Vincent and Doris Salamone live on Folse Street in a quiet neighborhood on the east side of the parish. The lake is just behind their house, on the other side of a levee. A levee that held. They had some water damage in their two-story brick-and-stucco home from the rains -- but not as much as some of their neighbors. The Salamones' carpets are ruined. They lost a satellite dish, and gutters were ripped from the eaves. They have no electricity, water or phone service.
You can tell by looking at Salamone that he's a successful guy. Silver, wavy hair, tan complexion, a certain bonhomie that comes with feeling good about your success. He owns an appliance distribution company in New Orleans. He has 12 employees. He doesn't know whether his business is still standing. He hasn't heard from any of his employees.
When he heard the order to leave, he packed up his 2003 Cadillac DeVille and he and Doris, 66, and his sister Rosa, 71, and their two dogs headed north up Interstate 55, looking for lodging. There was none.
"They want people to evacuate," Salamone says. "You've got to have a place to evacuate to."
Hours later, around Jackson, they realized they weren't going to find a room. So they started back south. They stopped at a little hunting camp that Salamone owns in Hazelhurst, Miss., but there was no power. They did find a five-gallon can of gas, though.
"If it wasn't for that," says Doris, "we would have been stuck on the side of the road."
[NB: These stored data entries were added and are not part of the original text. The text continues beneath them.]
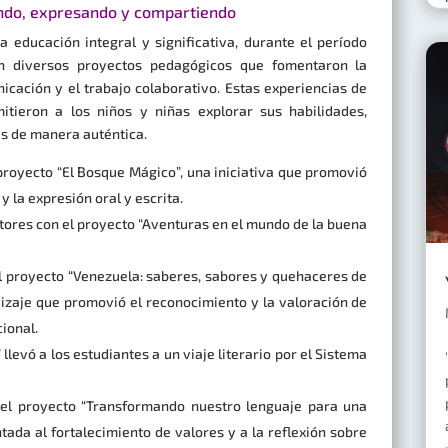
ndo, expresando y compartiendo
educación integral y significativa, durante el período
on diversos proyectos pedagógicos que fomentaron la
nicación y el trabajo colaborativo. Estas experiencias de
itieron a los niños y niñas explorar sus habilidades,
as de manera auténtica.
 proyecto “El Bosque Mágico”, una iniciativa que promovió
y la expresión oral y escrita.
tores con el proyecto “Aventuras en el mundo de la buena
el proyecto “Venezuela: saberes, sabores y quehaceres de
dizaje que promovió el reconocimiento y la valoración de
cional.
 llevó a los estudiantes a un viaje literario por el Sistema
n el proyecto “Transformando nuestro lenguaje para una
tada al fortalecimiento de valores y a la reflexión sobre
They drove toward home. But when they got to a security checkpoint on the outskirts of Metairie, they were told by a state trooper they had to sleep elsewhere.
"Where?" Salamone asked. The trooper suggested a Red Cross shelter in Covington, so they turned around and motored back north. They reached the town just east of Baton Rouge about 8 p.m.
As he talks on his patio, the levee shines green behind him. Overhead helicopters drift by like noisy dragonflies, and dragonflies pass like silent copters.
The Salamones live in an upper-middle-class neighborhood. Homes here sell for between $100,000 and $600,000. Salamone says he would have liked to have gone to a shelter near his home.
They've paid taxes to help the authorities prepare for such a disaster but, Doris says, "We never heard where shelters were around here."
"I don't think they even have shelters for us," Rosa says.
In Covington, the Red Cross directed people to a gymnasium. Salamone gets peeved thinking about the way it was lighted -- a generator was used to power one measly fluorescent floor lamp in the middle of the vast room. It was dark in there, Salamone says.
Doris, white-haired and soft-spoken, adds, "The bathrooms were deplorable."
The women slept in the Cadillac, Salamone says, "with the dogs." They got up at 6 Thursday to get gasoline, then they tried to go home again.
Once more they were turned away. Salamone says the state trooper didn't give him any reason. "They had nothing else to do," Salamone says. "He could have talked to me a little. They were arrogant as can be." They turned around again and went to stay with some friends in Independence.
The future, Salamone says, is murky. He's not sure he will reestablish his business in New Orleans. "It can be anywhere," he says. "I could go to Hammond or Jackson."
He is concerned that the authorities do not care enough about him and his business.
"I have millions of dollars of inventory," he says. "All they are talking about is the evacuees. What about the rest of us?"
Every once in a while Salamone catches himself. "This side of town is devastated," he says. "But that side of town," he points toward New Orleans, "is worse for the evacuees. I never felt so humbled in all my life as that night in the shelter. I had money in my wallet and couldn't spend it."